▶ **Problem statement**
Among the lines below, copy exactly those from the one with "Винтидж букет в розови и" through the one with "filmati da sbloccare", counting both ends.

[Given data Boundary: Start]

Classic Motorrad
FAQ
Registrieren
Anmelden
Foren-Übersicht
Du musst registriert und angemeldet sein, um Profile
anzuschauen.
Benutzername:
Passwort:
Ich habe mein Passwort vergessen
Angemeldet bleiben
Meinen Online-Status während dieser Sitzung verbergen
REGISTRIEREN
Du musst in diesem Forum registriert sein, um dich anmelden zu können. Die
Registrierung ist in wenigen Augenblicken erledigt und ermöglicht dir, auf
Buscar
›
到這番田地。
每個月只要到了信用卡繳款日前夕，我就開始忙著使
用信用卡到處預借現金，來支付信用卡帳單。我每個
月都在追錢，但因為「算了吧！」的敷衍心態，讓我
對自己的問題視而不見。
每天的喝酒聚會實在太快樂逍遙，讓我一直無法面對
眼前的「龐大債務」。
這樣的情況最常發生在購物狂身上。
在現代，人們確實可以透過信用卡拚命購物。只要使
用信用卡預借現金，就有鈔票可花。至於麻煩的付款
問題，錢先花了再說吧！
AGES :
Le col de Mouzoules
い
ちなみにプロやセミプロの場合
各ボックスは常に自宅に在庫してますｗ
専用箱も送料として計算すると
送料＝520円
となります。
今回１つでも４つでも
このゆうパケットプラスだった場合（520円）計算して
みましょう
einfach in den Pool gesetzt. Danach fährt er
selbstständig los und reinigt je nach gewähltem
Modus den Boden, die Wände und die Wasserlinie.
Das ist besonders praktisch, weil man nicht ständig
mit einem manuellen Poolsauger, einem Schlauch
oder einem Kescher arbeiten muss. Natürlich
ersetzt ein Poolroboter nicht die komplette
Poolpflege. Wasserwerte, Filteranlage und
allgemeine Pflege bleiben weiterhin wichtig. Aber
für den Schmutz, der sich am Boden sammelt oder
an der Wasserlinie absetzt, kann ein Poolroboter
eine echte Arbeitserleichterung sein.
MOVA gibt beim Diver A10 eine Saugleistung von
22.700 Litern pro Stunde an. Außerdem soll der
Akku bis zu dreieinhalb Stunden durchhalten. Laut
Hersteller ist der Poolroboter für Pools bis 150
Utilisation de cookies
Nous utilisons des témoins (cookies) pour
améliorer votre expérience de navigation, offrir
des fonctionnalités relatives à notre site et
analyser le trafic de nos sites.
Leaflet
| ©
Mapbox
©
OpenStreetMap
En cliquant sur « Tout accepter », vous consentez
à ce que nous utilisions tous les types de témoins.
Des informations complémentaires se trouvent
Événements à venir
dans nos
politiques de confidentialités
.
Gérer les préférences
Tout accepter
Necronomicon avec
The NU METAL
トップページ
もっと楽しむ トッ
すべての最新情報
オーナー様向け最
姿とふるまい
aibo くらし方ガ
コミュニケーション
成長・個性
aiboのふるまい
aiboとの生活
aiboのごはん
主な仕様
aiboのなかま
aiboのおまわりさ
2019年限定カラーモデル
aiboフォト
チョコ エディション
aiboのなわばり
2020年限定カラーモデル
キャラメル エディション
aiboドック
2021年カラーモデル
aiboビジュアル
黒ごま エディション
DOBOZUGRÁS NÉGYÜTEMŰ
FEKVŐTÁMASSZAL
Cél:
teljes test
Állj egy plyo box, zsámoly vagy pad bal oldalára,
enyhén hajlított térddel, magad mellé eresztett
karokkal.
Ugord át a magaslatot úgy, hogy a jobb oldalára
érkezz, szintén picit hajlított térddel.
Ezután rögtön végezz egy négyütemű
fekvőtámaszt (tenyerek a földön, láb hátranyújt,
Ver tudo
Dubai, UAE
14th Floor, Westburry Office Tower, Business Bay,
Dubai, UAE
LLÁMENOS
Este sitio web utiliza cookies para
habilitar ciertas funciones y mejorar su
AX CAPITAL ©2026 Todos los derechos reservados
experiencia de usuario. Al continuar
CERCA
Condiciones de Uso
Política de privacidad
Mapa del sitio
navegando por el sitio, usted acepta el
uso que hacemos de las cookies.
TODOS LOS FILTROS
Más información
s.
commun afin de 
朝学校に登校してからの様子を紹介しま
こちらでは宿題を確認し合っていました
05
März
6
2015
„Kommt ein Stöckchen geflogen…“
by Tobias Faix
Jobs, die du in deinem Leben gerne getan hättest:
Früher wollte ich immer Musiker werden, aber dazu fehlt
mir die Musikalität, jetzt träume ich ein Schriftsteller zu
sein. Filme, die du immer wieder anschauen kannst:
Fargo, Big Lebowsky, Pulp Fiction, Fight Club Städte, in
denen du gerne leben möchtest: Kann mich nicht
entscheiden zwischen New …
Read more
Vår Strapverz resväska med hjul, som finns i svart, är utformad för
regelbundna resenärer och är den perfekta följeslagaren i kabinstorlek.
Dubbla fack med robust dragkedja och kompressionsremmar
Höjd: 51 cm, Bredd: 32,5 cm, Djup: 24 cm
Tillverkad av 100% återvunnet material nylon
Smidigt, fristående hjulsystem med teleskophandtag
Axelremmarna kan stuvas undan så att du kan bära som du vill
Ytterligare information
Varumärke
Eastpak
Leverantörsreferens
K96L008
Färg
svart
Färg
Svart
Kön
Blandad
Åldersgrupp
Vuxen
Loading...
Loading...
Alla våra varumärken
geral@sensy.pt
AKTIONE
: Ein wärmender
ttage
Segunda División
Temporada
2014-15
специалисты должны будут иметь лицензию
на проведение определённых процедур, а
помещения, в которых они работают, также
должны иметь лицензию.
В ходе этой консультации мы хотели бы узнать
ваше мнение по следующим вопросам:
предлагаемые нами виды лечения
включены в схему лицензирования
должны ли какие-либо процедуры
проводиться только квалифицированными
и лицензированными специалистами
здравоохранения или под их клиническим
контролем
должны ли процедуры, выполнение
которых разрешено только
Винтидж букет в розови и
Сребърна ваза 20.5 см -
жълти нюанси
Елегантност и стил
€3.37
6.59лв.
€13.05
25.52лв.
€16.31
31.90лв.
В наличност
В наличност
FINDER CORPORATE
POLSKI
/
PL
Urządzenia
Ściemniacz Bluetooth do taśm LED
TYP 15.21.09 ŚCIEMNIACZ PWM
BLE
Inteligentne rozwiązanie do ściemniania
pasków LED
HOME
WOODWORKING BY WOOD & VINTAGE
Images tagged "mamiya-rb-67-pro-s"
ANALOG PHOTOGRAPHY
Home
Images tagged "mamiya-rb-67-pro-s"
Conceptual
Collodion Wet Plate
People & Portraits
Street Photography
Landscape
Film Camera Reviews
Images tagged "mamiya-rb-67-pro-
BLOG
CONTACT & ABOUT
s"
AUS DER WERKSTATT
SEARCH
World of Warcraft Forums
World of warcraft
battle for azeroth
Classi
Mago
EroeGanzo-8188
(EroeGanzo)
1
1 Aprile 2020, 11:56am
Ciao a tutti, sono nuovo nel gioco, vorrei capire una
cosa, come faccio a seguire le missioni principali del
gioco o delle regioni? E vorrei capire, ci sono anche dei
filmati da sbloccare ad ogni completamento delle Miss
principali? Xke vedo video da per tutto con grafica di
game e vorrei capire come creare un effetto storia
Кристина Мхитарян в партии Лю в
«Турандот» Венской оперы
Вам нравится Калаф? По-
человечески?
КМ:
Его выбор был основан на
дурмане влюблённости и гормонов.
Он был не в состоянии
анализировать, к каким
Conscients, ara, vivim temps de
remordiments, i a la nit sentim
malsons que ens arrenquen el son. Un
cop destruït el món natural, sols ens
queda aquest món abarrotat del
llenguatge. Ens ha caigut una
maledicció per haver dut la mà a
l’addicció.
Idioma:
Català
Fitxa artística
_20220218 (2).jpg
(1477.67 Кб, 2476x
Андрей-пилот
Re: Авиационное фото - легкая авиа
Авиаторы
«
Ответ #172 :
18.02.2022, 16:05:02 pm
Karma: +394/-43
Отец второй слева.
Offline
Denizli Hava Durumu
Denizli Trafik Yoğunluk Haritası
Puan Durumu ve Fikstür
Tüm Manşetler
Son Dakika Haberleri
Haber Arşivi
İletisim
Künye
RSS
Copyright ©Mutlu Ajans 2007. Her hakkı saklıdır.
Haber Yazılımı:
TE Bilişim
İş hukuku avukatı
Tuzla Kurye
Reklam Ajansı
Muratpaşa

[Given data Boundary: End]

▶ **Response to this task**
Винтидж букет в розови и
Сребърна ваза 20.5 см -
жълти нюанси
Елегантност и стил
€3.37
6.59лв.
€13.05
25.52лв.
€16.31
31.90лв.
В наличност
В наличност
FINDER CORPORATE
POLSKI
/
PL
Urządzenia
Ściemniacz Bluetooth do taśm LED
TYP 15.21.09 ŚCIEMNIACZ PWM
BLE
Inteligentne rozwiązanie do ściemniania
pasków LED
HOME
WOODWORKING BY WOOD & VINTAGE
Images tagged "mamiya-rb-67-pro-s"
ANALOG PHOTOGRAPHY
Home
Images tagged "mamiya-rb-67-pro-s"
Conceptual
Collodion Wet Plate
People & Portraits
Street Photography
Landscape
Film Camera Reviews
Images tagged "mamiya-rb-67-pro-
BLOG
CONTACT & ABOUT
s"
AUS DER WERKSTATT
SEARCH
World of Warcraft Forums
World of warcraft
battle for azeroth
Classi
Mago
EroeGanzo-8188
(EroeGanzo)
1
1 Aprile 2020, 11:56am
Ciao a tutti, sono nuovo nel gioco, vorrei capire una
cosa, come faccio a seguire le missioni principali del
gioco o delle regioni? E vorrei capire, ci sono anche dei
filmati da sbloccare ad ogni completamento delle Miss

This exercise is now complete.